Laughing in a Foreign Language
Hayward Gallery, London, UK
Julian Rosefeldt, Clown (2005), three-screen film installation
Let’s get this out of the way: this show is not, on the whole, funny. Nor does it primarily try to be. Though some of the artists included do go for laughs, and a few of them succeed, most of the works in ‘Laughing in a Foreign Language’ use humour as a tool to pry open a door rather than simply to entertain. Take, for instance, Julian Rosefeldt’s work Clown (2005) a three-screen video projection of a clown clambering through a rainforest. Of course the work illustrates a kind of preposterous dislocation that threads through a lot of what is considered funny, but the signifiers of humour are so self-evident – the incongruity of the figure and setting, the absurd costume and the resulting clumsiness – that to actually go so far as to laugh seems pretty unnecessary, despite the sense that comedy is somehow being enacted. The problem is that laughter is most often an expression of surprise; while the very title of the exhibition seems to promise mirth aplenty, the main surprise at the Hayward is just how many stony-faced visitors there seem to be.
Closer inspection of the full exhibition title reveals that this was perhaps the intention all along. Would laughing ‘in a foreign language’ perhaps not involve the usual vocal emissions at all, but rather sound and look quite different? Curator Mami Kataoka asks whether humour might provide a bridge across cultural differences, or whether it is so tied to cultural specificities that a joke withers and dies as soon as it is taken out of context. It seems likely that the Hayward would like the answer to be the former; in fact the 70-odd works from around the world included in the show left me with the sense that we are living in depressingly atomised times.

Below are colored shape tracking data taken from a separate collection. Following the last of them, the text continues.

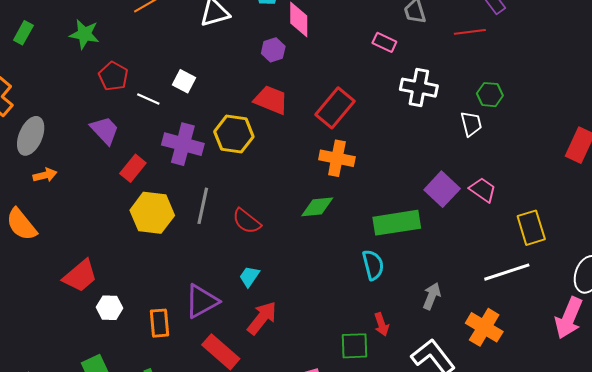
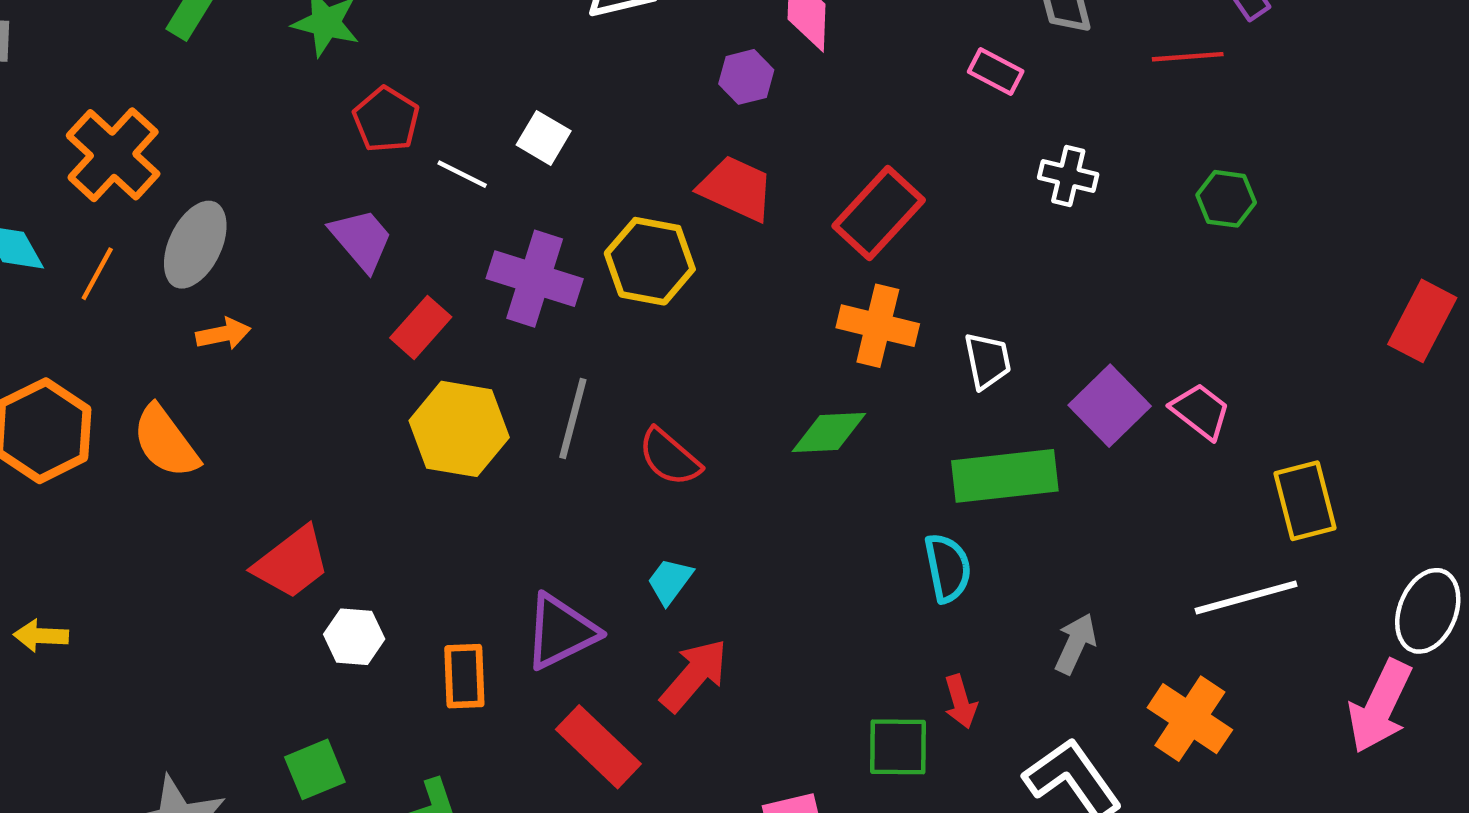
white cross: (419, 88) -> (1068, 176), size x0.7
white trapezoid: (471, 124) -> (988, 361), moved

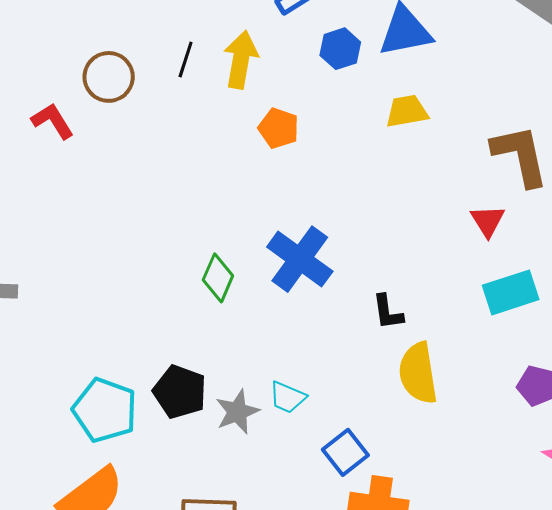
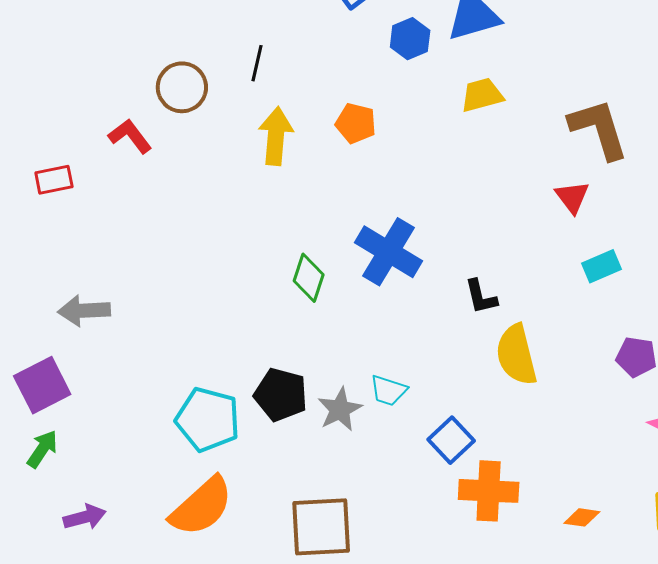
yellow arrow: (241, 60) -> (276, 136), moved
cyan rectangle: (511, 292) -> (601, 266), size x0.7

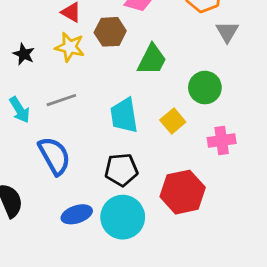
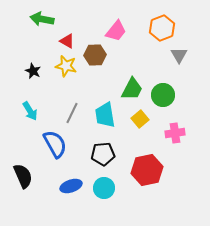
green trapezoid: (152, 60) -> (132, 89), moved
gray line: (61, 100) -> (72, 113), moved, turned -45
cyan circle: (123, 217) -> (104, 188), size x0.7

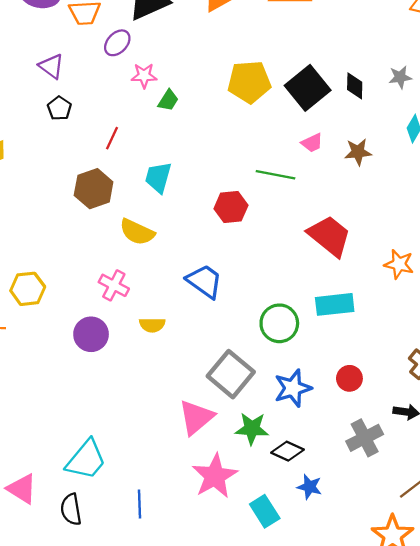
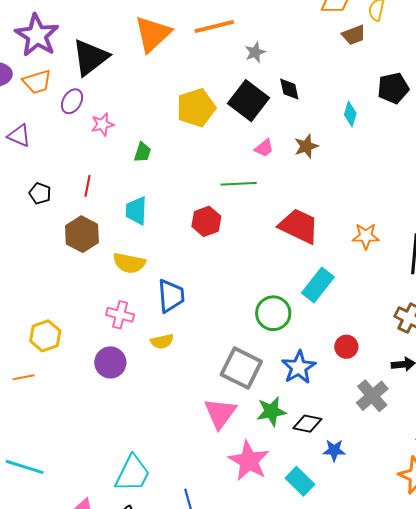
gray star: (400, 77) -> (255, 52), moved
green trapezoid: (168, 100) -> (142, 152), moved
black pentagon: (59, 108) -> (40, 193), moved
blue trapezoid: (204, 281) -> (171, 296), moved, turned 63
cyan rectangle: (335, 304) -> (318, 285), turned -32

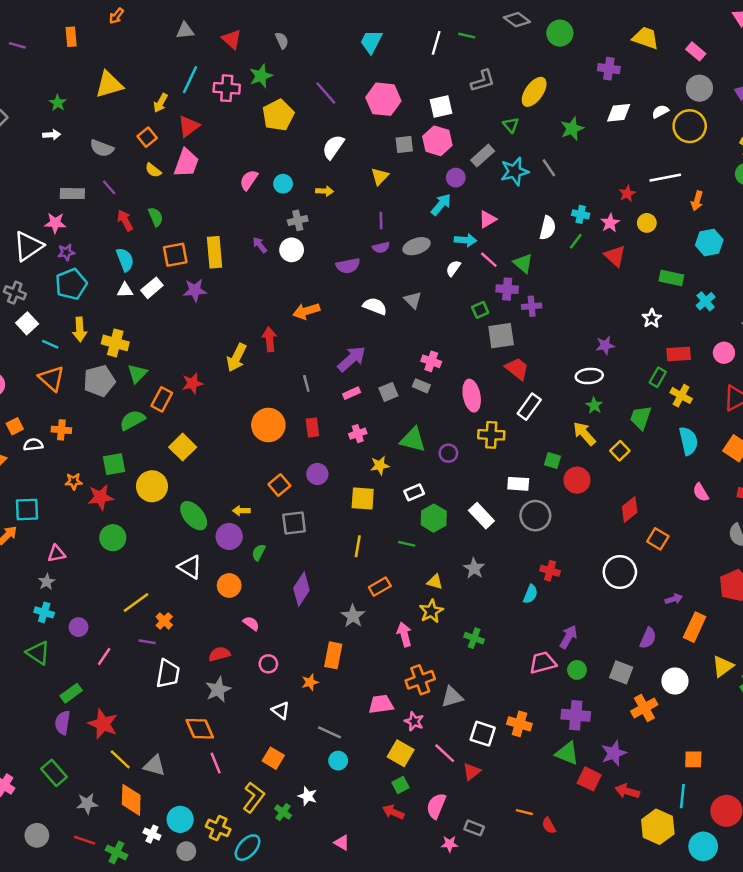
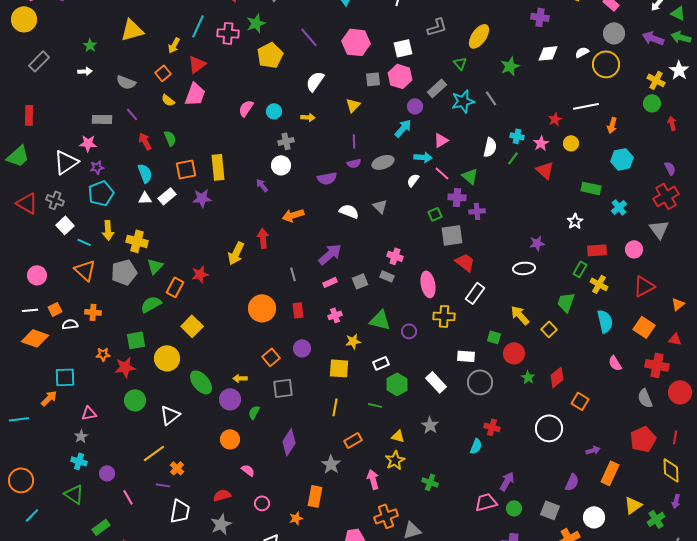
purple arrow: (260, 245) -> (262, 185), moved
green star: (594, 405) -> (528, 377), moved
white triangle: (190, 567) -> (170, 415), moved, turned 50
pink line: (104, 656) -> (128, 497), turned -63

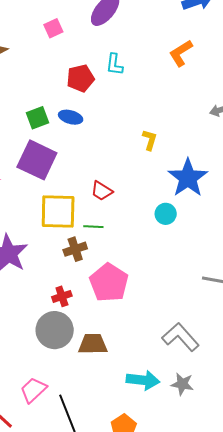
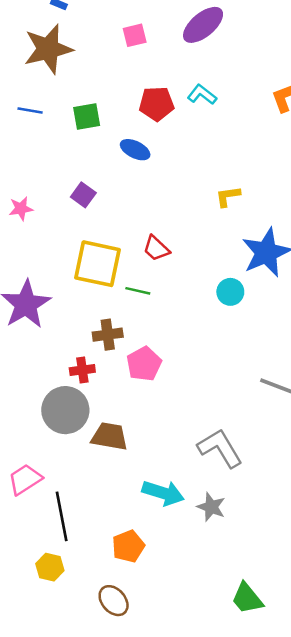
cyan L-shape: (114, 64) -> (202, 95), turned 110
green square: (38, 118) -> (87, 117), moved
yellow L-shape: (150, 140) -> (228, 196), turned -125
purple square: (37, 160) -> (83, 195), size x0.5
brown cross: (75, 249) -> (108, 335), moved
pink pentagon: (109, 283) -> (144, 364), size x0.7

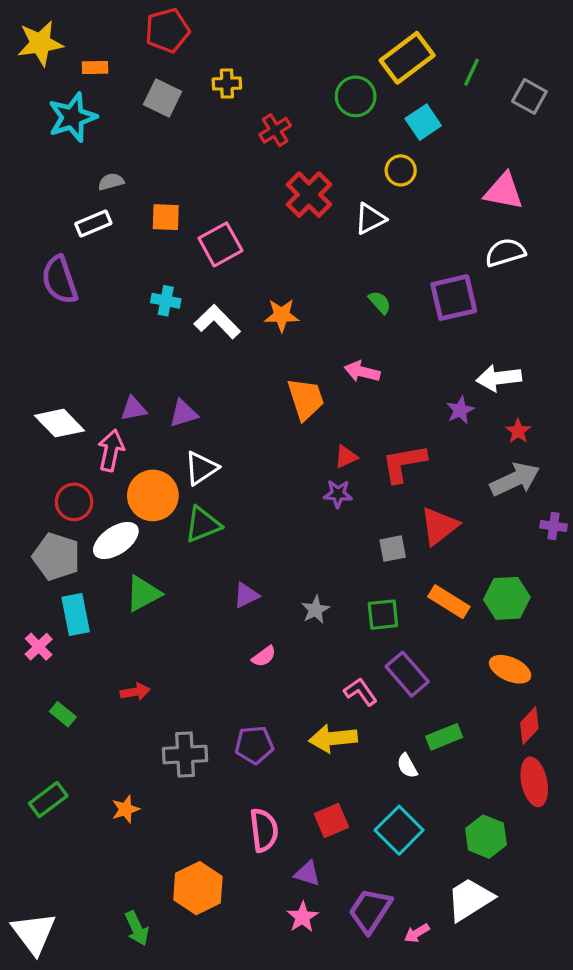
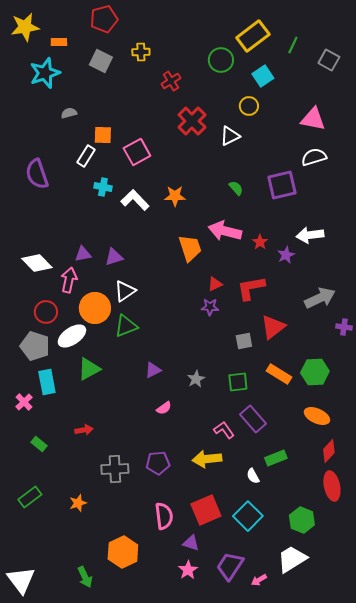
white rectangle: (93, 224) -> (86, 156), moved, turned -35
pink arrow: (362, 372) -> (225, 231), size x1.5
red star: (518, 431) -> (260, 242), moved
red square: (331, 820) -> (206, 510), size x1.4

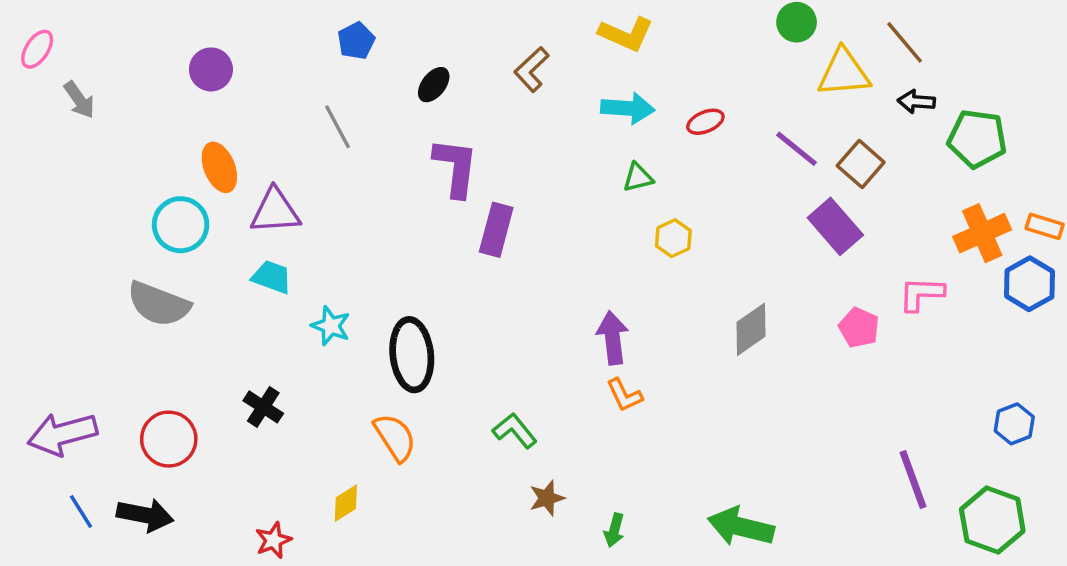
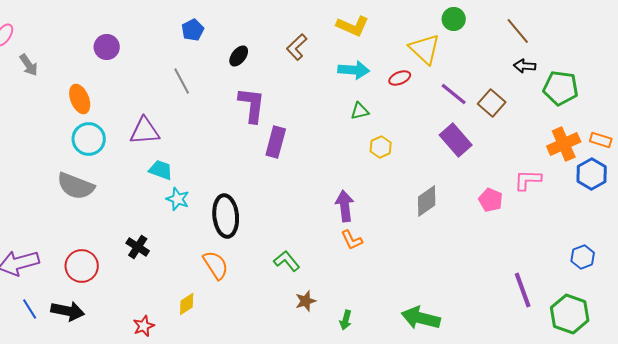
yellow triangle: (844, 73) -> (425, 49), moved, turned 48
orange ellipse: (219, 167) -> (80, 99), moved
purple rectangle: (835, 226) -> (456, 140), moved
cyan trapezoid: (272, 277) -> (161, 170), moved

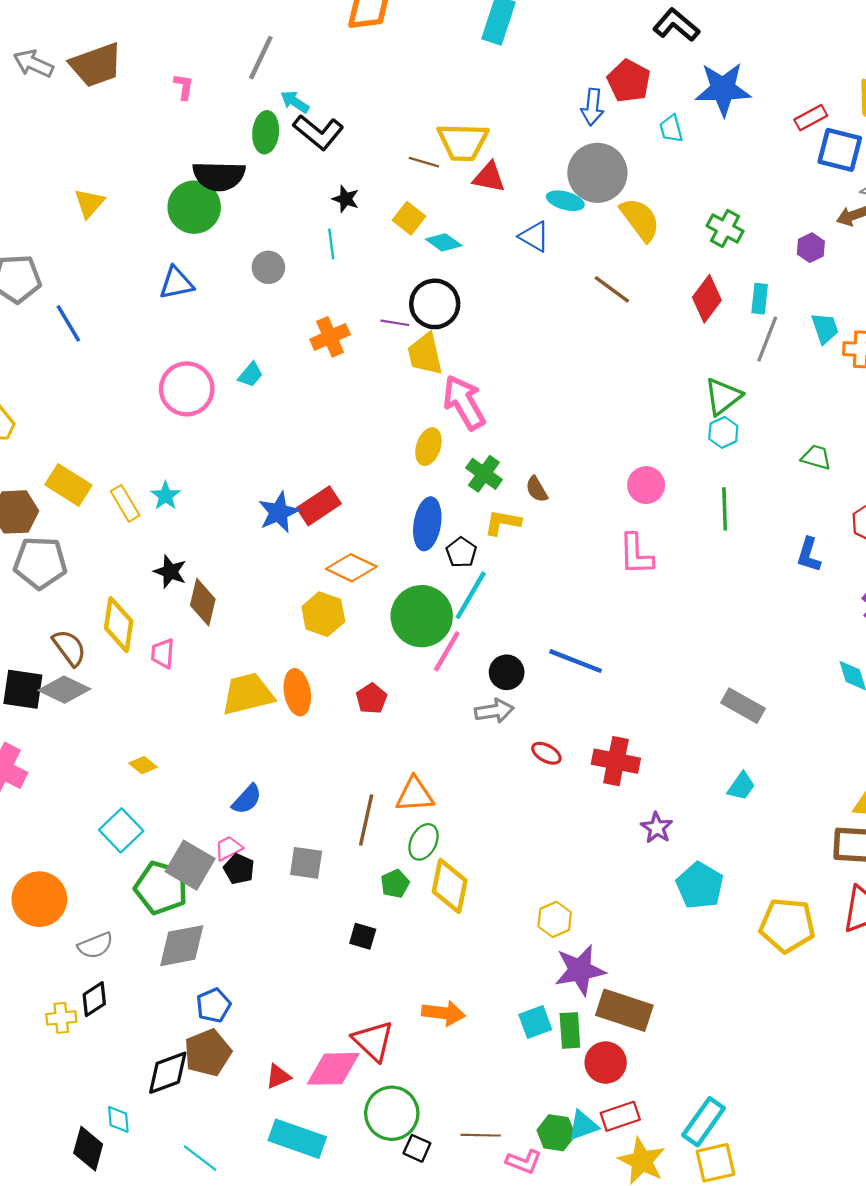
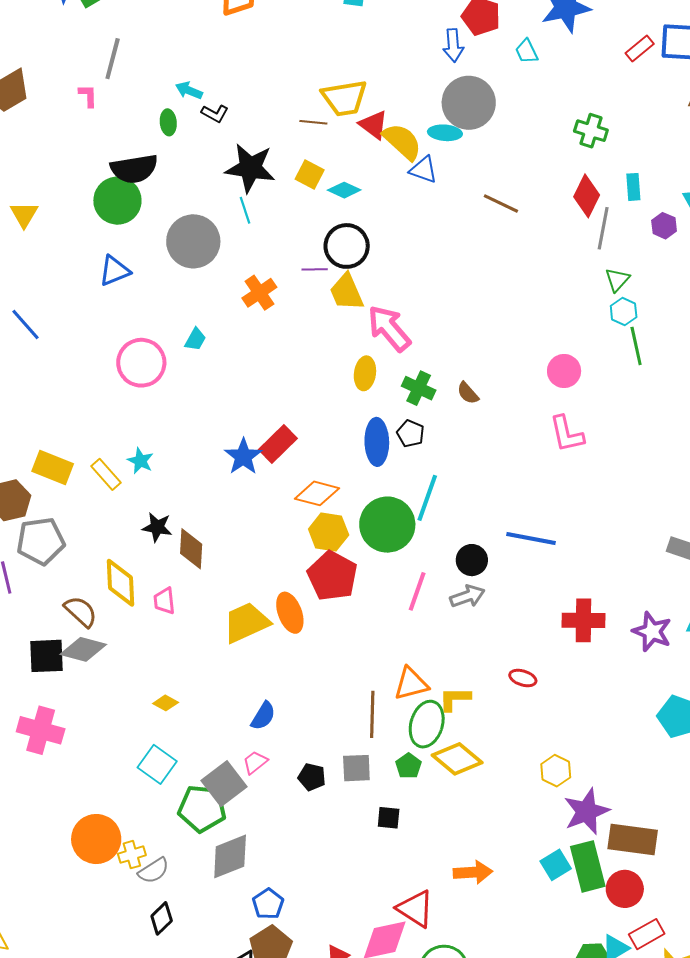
gray line: (261, 58) -> (113, 59), moved
red rectangle: (811, 118) -> (640, 49), moved
green ellipse: (266, 132) -> (168, 122), size x0.7
black L-shape: (318, 132) -> (215, 113), size x0.6
red triangle: (489, 177) -> (374, 125), turned 36
black star: (346, 199) -> (250, 168), size x2.0
yellow semicircle: (640, 219) -> (402, 142), moved
purple hexagon: (811, 248) -> (664, 226), moved
gray circle: (268, 267) -> (193, 241), size x1.8
gray line: (767, 339) -> (603, 228), moved
green triangle: (723, 396) -> (617, 280), size x0.7
green line: (725, 509) -> (636, 346), moved
yellow L-shape: (503, 523) -> (455, 699), moved
black pentagon: (461, 552) -> (411, 433), moved
yellow hexagon: (323, 614) -> (329, 532), moved
pink line: (447, 651) -> (417, 591), moved
red pentagon: (372, 699) -> (332, 576), moved, size x1.8
red ellipse: (546, 753) -> (523, 678), moved
purple star: (657, 828) -> (652, 632), moved, size x1.4
green ellipse: (424, 842) -> (427, 724), size x1.4
gray square: (306, 863) -> (356, 768), moved
gray square: (190, 865) -> (224, 784), turned 33
black pentagon: (239, 869) -> (312, 777), moved
yellow diamond: (450, 886) -> (457, 759), turned -51
yellow cross: (61, 1018) -> (132, 855), moved
green rectangle: (570, 1030) -> (588, 866), size x1.5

I don’t actually believe this to be the case. I think I was tricked by the exhibition’s clunky curatorial premise into feeling that my failure to ‘get’ certain works of art was due to the chasm of incomprehension between myself and the culture that they sprung from. On reflection, much of the work was just plain bad. Iranian-born, France-based artist Ghazel’s advertisements – offering her hand in marriage to visa-seeking immigrants – are not nearly as subversive or original as they’d like to be. Nearby, the icons by Jun Yang offering other Chinese immigrants tips on how to blend into western European society (‘Don’t spit on the ground’; ‘Don’t wear headscarf’) are simply asinine.
Things get better later on. Olaf Breuning’s Home2 (2007) is a brutal satire of the type of western tourist who believes that grins and hugs and dollars really do cause cultural barriers to crumble. Kalup Linzy’s soap opera-style videos send up ignorant and lazy representations of African-American roles and language on television, using, like Breuning, the breakdown of cross-cultural communication as the object of their uncomfortable humour – the very best kind.
However, being assailed by so much work that uses entertainment as its lingua franca is exhausting, and not a little irritating. Increasingly I got the sense that humour may not offer insight into other cultures so much as teach me about my own: the latent prejudices, pressure-points and intolerances that make one thing funny and another not at all.
Jonathan Griffin
Responses
Added by nami,
I was actually angered by the time I left the Hayward gallery after seeing this show. Its promotion is terribly misleading and does not, as you say, inform the visitor that, in reality, this show is NOT funny in the least. Overwhelmingly , these works were explorations of displacement and the interstices of two cultures (Iran/France, Korea/Japan, e.g.). While this is an interesting theme in itself, it has nothing to do with the question of whether or not humour can be crosscultural and if we as supposed global citizens, can engage universally on this visceral, human level.
Particularly annoying was Janne Lehtinen’s Icarus series, featuring a man in a variety of ill-fated flying contraptions (we get it, can man ever truly liberate himself from his earthly bounds? etc.) and Yoshua Okon’s staphylococcus virus. On top of that the curation was clumsy--different pieces playing on top of each other, etc. All in all this show ended seeming like it was inviting only a certain brand of artist to attend, and instead of exploring the classless appeal of lowbrow humor, seemed to revel in drawing boundaries (cf. multiple references to Bergson). Go see Rodchenko upstairs instead.